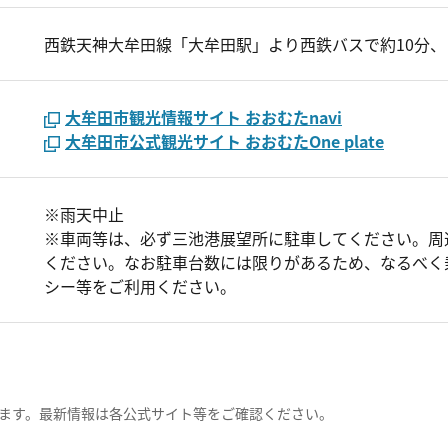
西鉄天神大牟田線「大牟田駅」より西鉄バスで約10分、
大牟田市観光情報サイト おおむたnavi
大牟田市公式観光サイト おおむたOne plate
※雨天中止
※車両等は、必ず三池港展望所に駐車してください。周
ください。なお駐車台数には限りがあるため、なるべく
シー等をご利用ください。
ます。最新情報は各公式サイト等をご確認ください。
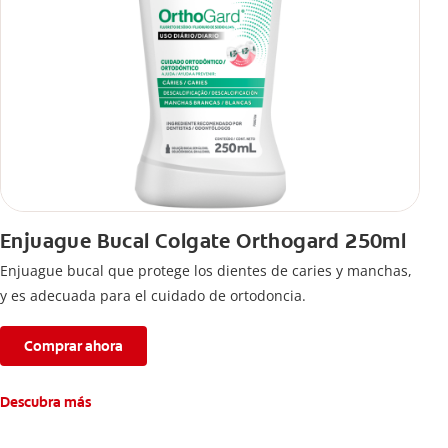
Enjuague Bucal Colgate Orthogard 250ml
Enjuague bucal que protege los dientes de caries y manchas,
y es adecuada para el cuidado de ortodoncia.
Comprar ahora
Descubra más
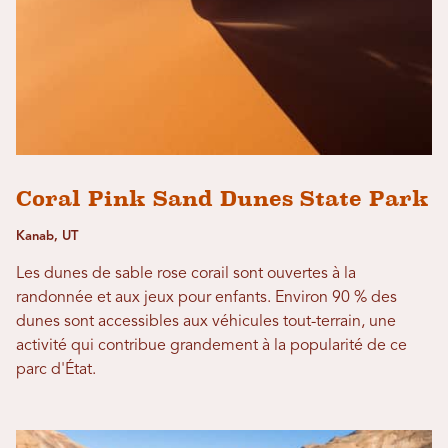
Coral Pink Sand Dunes State Park
Kanab, UT
Les dunes de sable rose corail sont ouvertes à la
randonnée et aux jeux pour enfants. Environ 90 % des
dunes sont accessibles aux véhicules tout-terrain, une
activité qui contribue grandement à la popularité de ce
parc d'État.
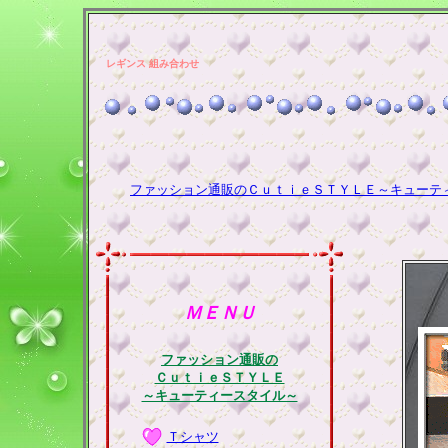
レギンス 組み合わせ
ファッション通販のＣｕｔｉｅＳＴＹＬＥ～キューテ
ＭＥＮＵ
ファッション通販の
ＣｕｔｉｅＳＴＹＬＥ
～キューティースタイル～
Ｔシャツ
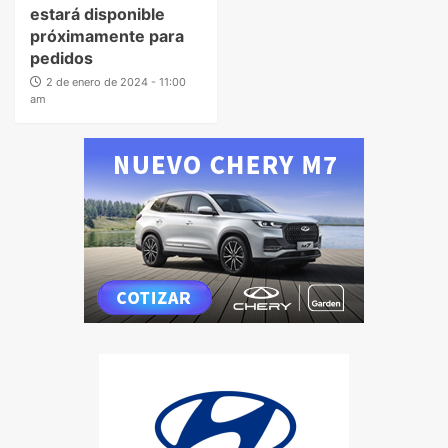
estará disponible
próximamente para
pedidos
2 de enero de 2024 - 11:00
am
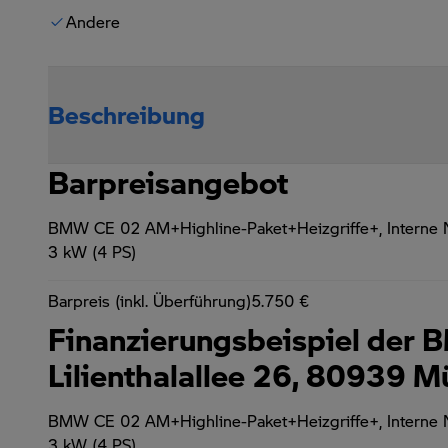
Andere
Beschreibung
Barpreisangebot
BMW CE 02 AM+Highline-Paket+Heizgriffe+,
Interne
3 kW (4 PS)
Barpreis (inkl. Überführung)
5.750 €
Finanzierungsbeispiel der
Lilienthalallee 26, 80939 
BMW CE 02 AM+Highline-Paket+Heizgriffe+,
Interne
3 kW (4 PS)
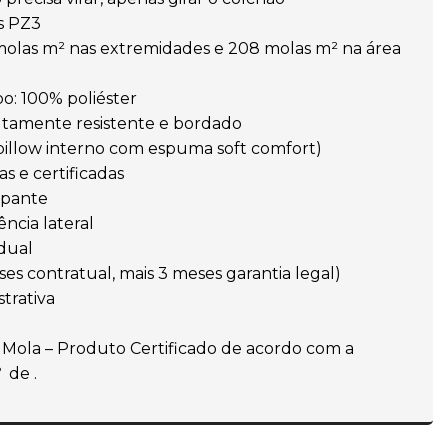
s PZ3
 molas m² nas extremidades e 208 molas m² na área
o: 100% poliéster
ltamente resistente e bordado
pillow interno com espuma soft comfort)
s e certificadas
rapante
ência lateral
idual
ses contratual, mais 3 meses garantia legal)
trativa
e Mola – Produto Certificado de acordo com a
 de .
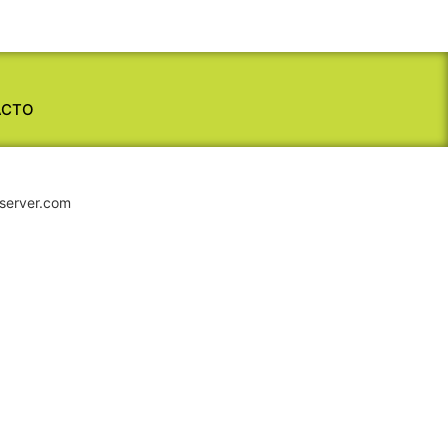
ACTO
iserver.com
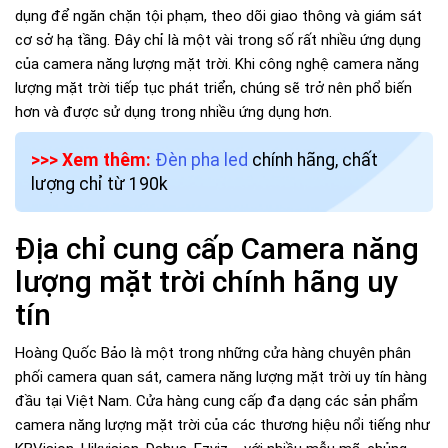
dụng để ngăn chặn tội phạm, theo dõi giao thông và giám sát
cơ sở hạ tầng. Đây chỉ là một vài trong số rất nhiều ứng dụng
của camera năng lượng mặt trời. Khi công nghệ camera năng
lượng mặt trời tiếp tục phát triển, chúng sẽ trở nên phổ biến
hơn và được sử dụng trong nhiều ứng dụng hơn.
>>> Xem thêm:
Đèn pha led
chính hãng, chất
lượng chỉ từ 190k
Địa chỉ cung cấp Camera năng
lượng mặt trời chính hãng uy
tín
Hoàng Quốc Bảo là một trong những cửa hàng chuyên phân
phối camera quan sát, camera năng lượng mặt trời uy tín hàng
đầu tại Việt Nam. Cửa hàng cung cấp đa dạng các sản phẩm
camera năng lượng mặt trời của các thương hiệu nổi tiếng như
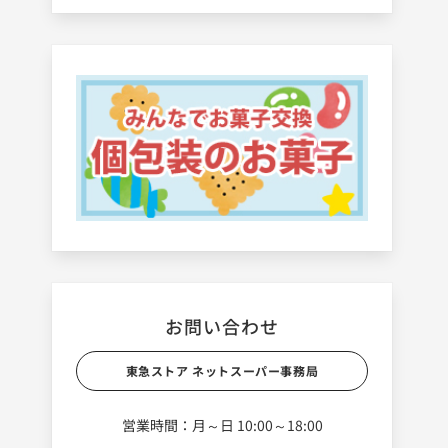
お問い合わせ
東急ストア ネットスーパー事務局
営業時間：月～日 10:00～18:00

● ● ● ● ● ● ●

* **Work request**:
Output each line above exactly as it stands, omitting the pictures.

* **Written answer**:
西鉄天神大牟田線「大牟田駅」より西鉄バスで約10分、
大牟田市観光情報サイト おおむたnavi
大牟田市公式観光サイト おおむたOne plate
※雨天中止
※車両等は、必ず三池港展望所に駐車してください。周
ください。なお駐車台数には限りがあるため、なるべく
シー等をご利用ください。
ます。最新情報は各公式サイト等をご確認ください。
Enjuague Bucal Colgate Orthogard 250ml
Enjuague bucal que protege los dientes de caries y manchas,
y es adecuada para el cuidado de ortodoncia.
Comprar ahora
Descubra más
Coral Pink Sand Dunes State Park
Kanab, UT
Les dunes de sable rose corail sont ouvertes à la
randonnée et aux jeux pour enfants. Environ 90 % des
dunes sont accessibles aux véhicules tout-terrain, une
activité qui contribue grandement à la popularité de ce
parc d'État.
レギンス 組み合わせ
ファッション通販のＣｕｔｉｅＳＴＹＬＥ～キューテ
ＭＥＮＵ
ファッション通販の
ＣｕｔｉｅＳＴＹＬＥ
～キューティースタイル～
Ｔシャツ
estará disponible
próximamente para
pedidos
2 de enero de 2024 - 11:00
am
Andere
Beschreibung
Barpreisangebot
BMW CE 02 AM+Highline-Paket+Heizgriffe+,
Interne
3 kW (4 PS)
Barpreis (inkl. Überführung)
5.750 €
Finanzierungsbeispiel der
Lilienthalallee 26, 80939 
BMW CE 02 AM+Highline-Paket+Heizgriffe+,
Interne
3 kW (4 PS)
s PZ3
 molas m² nas extremidades e 208 molas m² na área
o: 100% poliéster
ltamente resistente e bordado
pillow interno com espuma soft comfort)
s e certificadas
rapante
ência lateral
idual
ses contratual, mais 3 meses garantia legal)
trativa
e Mola – Produto Certificado de acordo com a
 de .
ACTO
iserver.com
dụng để ngăn chặn tội phạm, theo dõi giao thông và giám sát
cơ sở hạ tầng. Đây chỉ là một vài trong số rất nhiều ứng dụng
của camera năng lượng mặt trời. Khi công nghệ camera năng
lượng mặt trời tiếp tục phát triển, chúng sẽ trở nên phổ biến
hơn và được sử dụng trong nhiều ứng dụng hơn.
>>> Xem thêm:
Đèn pha led
chính hãng, chất
lượng chỉ từ 190k
Địa chỉ cung cấp Camera năng
lượng mặt trời chính hãng uy
tín
Hoàng Quốc Bảo là một trong những cửa hàng chuyên phân
phối camera quan sát, camera năng lượng mặt trời uy tín hàng
đầu tại Việt Nam. Cửa hàng cung cấp đa dạng các sản phẩm
camera năng lượng mặt trời của các thương hiệu nổi tiếng như
お問い合わせ
東急ストア ネットスーパー事務局
営業時間：月～日 10:00～18:00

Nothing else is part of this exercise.